Chroniques

par bertrand bolognesi

récital Nora Gubisch
accompagnée par Alain Altinoglu

Théâtre du Châtelet, Paris
- 17 octobre 2003
Le mezzo-soprano Nora Gubisch
© dr

Depuis quelques années déjà, le jeune mezzo-soprano Nora Gubisch s’impose comme une voix avec laquelle il faut compter. Nous l’avions entendue dans l’Olga d’Onéguine à Tours, pour commencer, puis dans le rôle-titre de Juditha Triumphans, l’oratorio de Vivaldi, et c’est finalement en Salammbô qu’elle fit ses débuts sur la scène de l’Opéra de Paris, dans la création éponyme de Philippe Fénelon. Avec plaisir, nous la retrouvons régulièrement, que ce soit dans Háry János de Kodályà Montpellier l’an dernier ou encore dans Il-li-ko de Dusapin en janvier 2002, ici même. Les Midis musicaux du Châtelet l’accueillent aujourd’hui pour un récital au programme dense.

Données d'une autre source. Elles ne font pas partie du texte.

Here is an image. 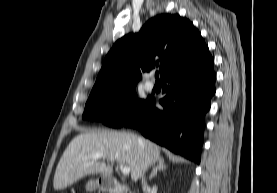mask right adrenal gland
Returning a JSON list of instances; mask_svg holds the SVG:
<instances>
[{"mask_svg": "<svg viewBox=\"0 0 277 193\" xmlns=\"http://www.w3.org/2000/svg\"><path fill=\"white\" fill-rule=\"evenodd\" d=\"M160 170H162V171L166 170V165L164 163L163 158H159L157 165L153 168V170L150 174L149 180H152V178L157 176V172Z\"/></svg>", "mask_w": 277, "mask_h": 193, "instance_id": "obj_1", "label": "right adrenal gland"}]
</instances>
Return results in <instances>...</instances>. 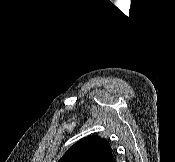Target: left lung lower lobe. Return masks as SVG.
<instances>
[{
    "label": "left lung lower lobe",
    "mask_w": 175,
    "mask_h": 162,
    "mask_svg": "<svg viewBox=\"0 0 175 162\" xmlns=\"http://www.w3.org/2000/svg\"><path fill=\"white\" fill-rule=\"evenodd\" d=\"M106 162H116V160L114 159L113 155L111 154V156L106 160Z\"/></svg>",
    "instance_id": "1"
}]
</instances>
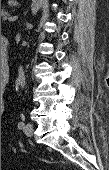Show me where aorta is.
Segmentation results:
<instances>
[{"mask_svg": "<svg viewBox=\"0 0 109 170\" xmlns=\"http://www.w3.org/2000/svg\"><path fill=\"white\" fill-rule=\"evenodd\" d=\"M17 83L24 88L25 86V73H24V69L23 66L20 65L18 67V78H17Z\"/></svg>", "mask_w": 109, "mask_h": 170, "instance_id": "obj_1", "label": "aorta"}]
</instances>
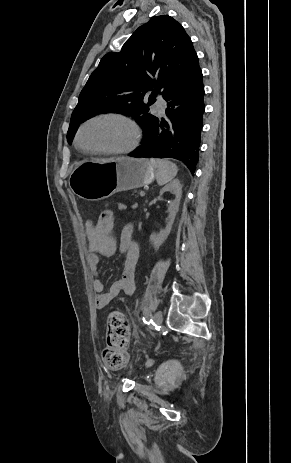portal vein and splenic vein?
<instances>
[{
  "label": "portal vein and splenic vein",
  "mask_w": 291,
  "mask_h": 463,
  "mask_svg": "<svg viewBox=\"0 0 291 463\" xmlns=\"http://www.w3.org/2000/svg\"><path fill=\"white\" fill-rule=\"evenodd\" d=\"M140 196H142V197L145 196V192L141 191Z\"/></svg>",
  "instance_id": "18ae733b"
}]
</instances>
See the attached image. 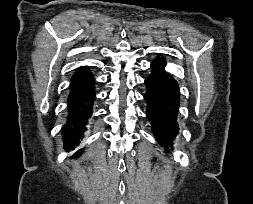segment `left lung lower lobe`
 <instances>
[{
  "label": "left lung lower lobe",
  "mask_w": 253,
  "mask_h": 204,
  "mask_svg": "<svg viewBox=\"0 0 253 204\" xmlns=\"http://www.w3.org/2000/svg\"><path fill=\"white\" fill-rule=\"evenodd\" d=\"M166 62L162 58L151 64L152 72L146 78L147 116L155 137L166 151L172 148V140L178 134L177 113L179 108V87L174 78L165 71Z\"/></svg>",
  "instance_id": "1"
}]
</instances>
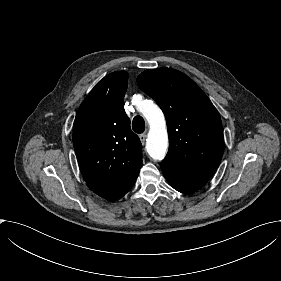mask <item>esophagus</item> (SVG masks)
<instances>
[{
    "instance_id": "esophagus-1",
    "label": "esophagus",
    "mask_w": 281,
    "mask_h": 281,
    "mask_svg": "<svg viewBox=\"0 0 281 281\" xmlns=\"http://www.w3.org/2000/svg\"><path fill=\"white\" fill-rule=\"evenodd\" d=\"M139 138H140L141 143L144 144L145 140H146V134H140Z\"/></svg>"
}]
</instances>
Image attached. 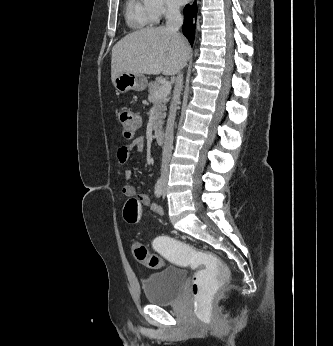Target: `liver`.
Listing matches in <instances>:
<instances>
[{
	"mask_svg": "<svg viewBox=\"0 0 333 346\" xmlns=\"http://www.w3.org/2000/svg\"><path fill=\"white\" fill-rule=\"evenodd\" d=\"M191 55L187 40L166 27L130 33L112 49L111 80L121 73L175 75Z\"/></svg>",
	"mask_w": 333,
	"mask_h": 346,
	"instance_id": "obj_1",
	"label": "liver"
}]
</instances>
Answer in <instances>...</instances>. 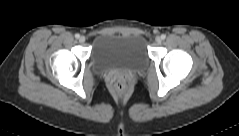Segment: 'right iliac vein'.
I'll return each mask as SVG.
<instances>
[{"label":"right iliac vein","instance_id":"right-iliac-vein-1","mask_svg":"<svg viewBox=\"0 0 239 136\" xmlns=\"http://www.w3.org/2000/svg\"><path fill=\"white\" fill-rule=\"evenodd\" d=\"M86 41V38L84 36L79 37V42L84 43Z\"/></svg>","mask_w":239,"mask_h":136}]
</instances>
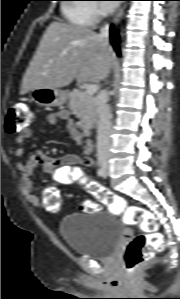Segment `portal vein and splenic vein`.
<instances>
[{
	"instance_id": "1",
	"label": "portal vein and splenic vein",
	"mask_w": 180,
	"mask_h": 299,
	"mask_svg": "<svg viewBox=\"0 0 180 299\" xmlns=\"http://www.w3.org/2000/svg\"><path fill=\"white\" fill-rule=\"evenodd\" d=\"M85 90H86L87 94L92 95V94H94V93L97 92L98 87L95 84H91V85H87L86 88H85Z\"/></svg>"
}]
</instances>
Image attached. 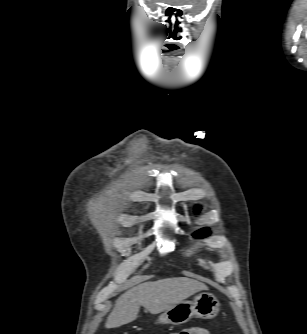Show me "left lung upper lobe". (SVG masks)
<instances>
[{
  "instance_id": "5c2ea615",
  "label": "left lung upper lobe",
  "mask_w": 307,
  "mask_h": 334,
  "mask_svg": "<svg viewBox=\"0 0 307 334\" xmlns=\"http://www.w3.org/2000/svg\"><path fill=\"white\" fill-rule=\"evenodd\" d=\"M195 212H199L200 211V207L199 206H196L195 208ZM210 234L208 228H203V229H200L199 231L195 232L193 234L194 237L196 238H202V237H205V236H208Z\"/></svg>"
}]
</instances>
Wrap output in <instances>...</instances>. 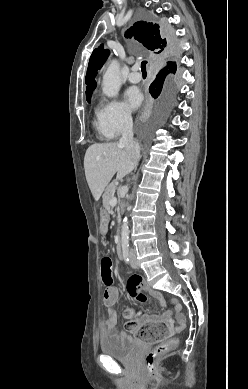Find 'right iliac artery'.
I'll list each match as a JSON object with an SVG mask.
<instances>
[{
    "label": "right iliac artery",
    "mask_w": 248,
    "mask_h": 389,
    "mask_svg": "<svg viewBox=\"0 0 248 389\" xmlns=\"http://www.w3.org/2000/svg\"><path fill=\"white\" fill-rule=\"evenodd\" d=\"M123 259H124V261H125L126 263L129 262V254H128V251H127V250L124 252Z\"/></svg>",
    "instance_id": "82829eb1"
}]
</instances>
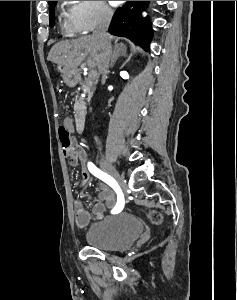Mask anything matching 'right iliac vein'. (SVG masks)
<instances>
[{
	"label": "right iliac vein",
	"instance_id": "1",
	"mask_svg": "<svg viewBox=\"0 0 237 300\" xmlns=\"http://www.w3.org/2000/svg\"><path fill=\"white\" fill-rule=\"evenodd\" d=\"M100 165L102 167L103 170H105L106 172H108L117 182V184L123 188L124 186V181L121 178L120 174L117 172V170L111 165V163L108 161V159L101 155L100 157Z\"/></svg>",
	"mask_w": 237,
	"mask_h": 300
}]
</instances>
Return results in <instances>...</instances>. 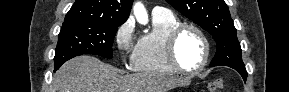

Ce moment s’ouvre avec les Wesendonck Lieder que Richard Wagner composait en 1857 à Zürich et dont quelques-uns esquissent certains passages de Tristan. Le premier, Der Engel, est plutôt maladroitement donné, sans effort de nuances, toujours exclusivement vocal, et accuse de curieux aléas de tempo. Stehe still fonctionne plus, avec un chant sensible et mieux maîtrisé après la première confrontation au public si rapproché du foyer. Cependant, là encore, le temps s’avère étrangement élastique. Au piano, le chef Alain Altinoglu, qui déjà alourdissait le postlude du premier, étire jusqu’à plus soif l’ultime phrase du deuxième Lied. En revanche, il propose une lecture intéressante d’Im Treibhaus, énigmatique dès les premières mesures, retenue, attentive et parfaitement mesurée, jusqu’à l’entrée de la voix qui bouleverse ce bel équilibre et bouscule le rythme sans vergogne. Outre cette révolution, la chanteuse surenchérit d’effets volontiers grandiloquents, gonflant son vibrato à outrance, parfois jusqu’à la fausse note. Pour finir, le piano retrouve le dosage subtil du prélude, dans une belle sonorité. Schmerzen est d’un bout à l’autre crié, tandis que Träume bénéficie d’une approche enfin musicale, expressive, quoiqu’un peu tirée vers le théâtre. Dans l’ensemble, les vagues que subit le tactusgénèrent une version presque vulgaire, plus proche du cabaret que du boudoir de Mathilde.

Le nuage s’éloigne...
Si son interprétation de Wagner déçoit, celle que Nora Gubisch offre des Trois chansons de Bilitis charme aisément. Le piano est fidèle, nuancé et expressif, le style merveilleusement maîtrisé. La flûte de Pan plante le décor symboliste que l’on sait pour qu’une Chevelure exquise vienne séduire l’auditeur. Les phrases en sont à peine psalmodiées, dans un respect scrupuleux des indications de la partition, et généreusement prononcées grâce à une diction d’une intelligibilité stupéfiante. Cette page se referme avec les mystères attendris du Tombeau des Naïades. C’est comme cela qu’on aime Nora Gubisch : fiable, sensible, efficace et musicienne.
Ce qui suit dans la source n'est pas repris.